Thanks Jeremy, that makes sense, so I went back and read more text samples, since I recalled seeing some where the source was mentioned. There’s no field for the article source, and the model only sees the article text, so I looked for the news source (or something related) showing up in the text. Turns out there aren’t many of those - maybe 5%. Most are “clean” in not having any markers that I could see.

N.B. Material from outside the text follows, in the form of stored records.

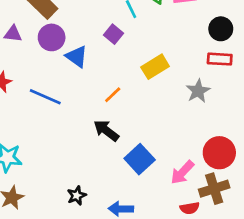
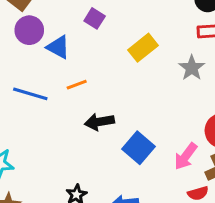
orange line: (113, 95) -> (77, 85), moved, turned 30
black arrow: (106, 131) -> (99, 122), turned -40

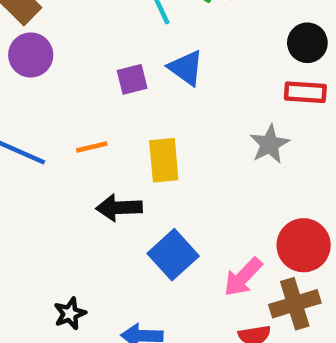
purple square: (95, 18) -> (132, 79), moved, turned 36
blue triangle: (58, 47) -> (186, 68), moved
yellow rectangle: (143, 48) -> (164, 160), moved, turned -64

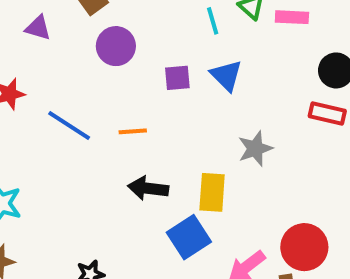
purple circle: (31, 55) -> (116, 46), moved
gray star: (269, 144) -> (255, 149), moved
yellow rectangle: (164, 160) -> (212, 192), moved

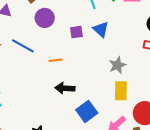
blue line: (69, 126) -> (23, 46), moved
yellow rectangle: (212, 192) -> (121, 91), moved

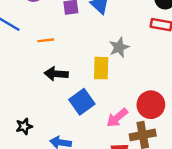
yellow rectangle: (121, 91) -> (101, 68), moved

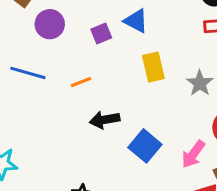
gray star: (119, 47) -> (200, 83), moved
yellow rectangle: (101, 68) -> (153, 67), moved

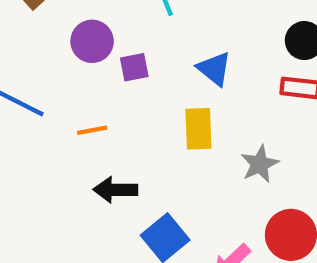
blue triangle: (136, 21) -> (214, 69), moved
purple circle: (50, 24) -> (92, 41), moved

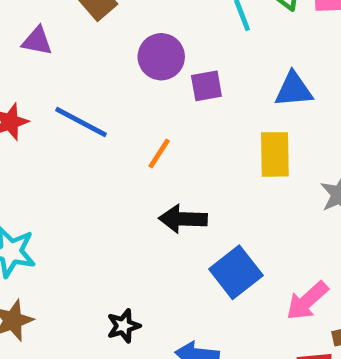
blue triangle: (214, 69) -> (294, 90), turned -45
orange line: (92, 130) -> (159, 153), turned -48

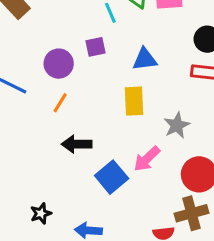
purple circle: (161, 57) -> (59, 64), moved
purple square: (206, 86) -> (95, 47), moved
pink arrow: (307, 301) -> (147, 159), moved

But I looked deeper into the dataset heritage and it was (in my opinion) a bit flawed, partly because it was labelled based on the article source (website) and not on the actual content. McIntire used a Kaggle fake news dataset (https://www.kaggle.com/mrisdal/fake-news) from 2016 for his ‘fake’ records and AllSides (https://www.allsides.com/unbiased-balanced-news) to scrape articles for ‘real’ records. The Kaggle ds was in turn based on a Chrome add-in, BS Detector (https://bsdetector.tech/) which in turn was based on classification of online sources by OpenSources (http://www.opensources.co/) which actually has 12 classes. The Kaggle ds used the most ‘fake’ websites to collect articles with 8 classes, and McIntire simplified the labelling into just FAKE, which I think is a bit misleading (e.g., that includes the ones labeled ‘satire’).

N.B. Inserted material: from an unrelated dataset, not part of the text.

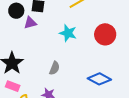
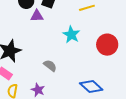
gray semicircle: (54, 68) -> (50, 66), turned -88

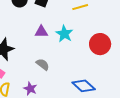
purple triangle: (37, 16) -> (41, 32), moved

I think it’s misleading to judge that an article is fake strictly because of its source, and reading some ds samples bears that out: there are quite a few records where the article content seemed fine to me (and I’m pretty skeptical in general) but it was classified as fake.

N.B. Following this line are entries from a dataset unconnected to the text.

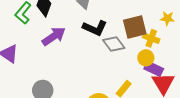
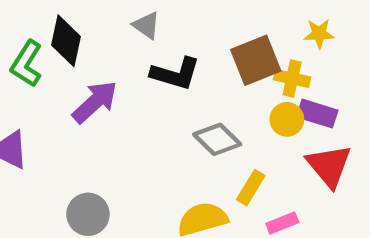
gray diamond: (114, 44) -> (217, 139), moved
purple rectangle: (154, 69) -> (317, 114), moved

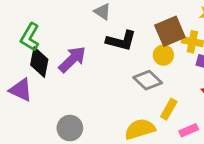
black diamond: (66, 41) -> (39, 62), moved
yellow circle: (287, 119) -> (163, 55), moved

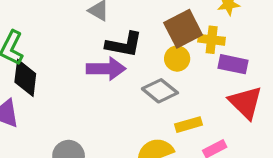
purple arrow: (72, 59) -> (106, 69), moved, turned 48
yellow rectangle: (169, 109) -> (188, 125), turned 48

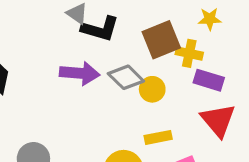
black L-shape: (124, 45) -> (100, 29), moved
yellow circle: (177, 59) -> (152, 89), moved
gray diamond: (160, 91) -> (126, 77), moved

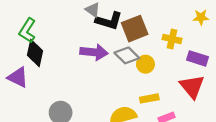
yellow star: (210, 19) -> (201, 17), moved
brown square: (161, 40) -> (135, 29), moved
purple rectangle: (209, 80) -> (197, 58), moved

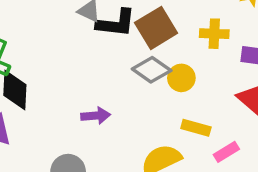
purple arrow: (94, 52) -> (96, 116), moved, size x0.7
yellow rectangle: (149, 98) -> (196, 128), turned 36

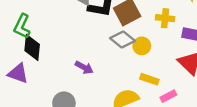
purple arrow: (96, 116) -> (84, 67), turned 30

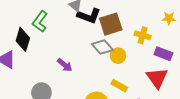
green L-shape: (22, 26) -> (40, 22), moved

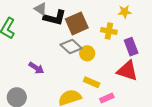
yellow star: (169, 18) -> (125, 12), moved
purple rectangle: (163, 54) -> (131, 47), turned 54
red triangle: (157, 78) -> (127, 71), turned -30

But all that said, it still looks to me like the model works amazingly well at classifying McIntire’s dataset. Because I consider the labeling to be biased and too simplistic, I don’t think this should be used for a real-world application, but it was a good learning experience, and I’m planning to move on to trying the full Kaggle ds. But I would appreciate any other feedback or suggestions!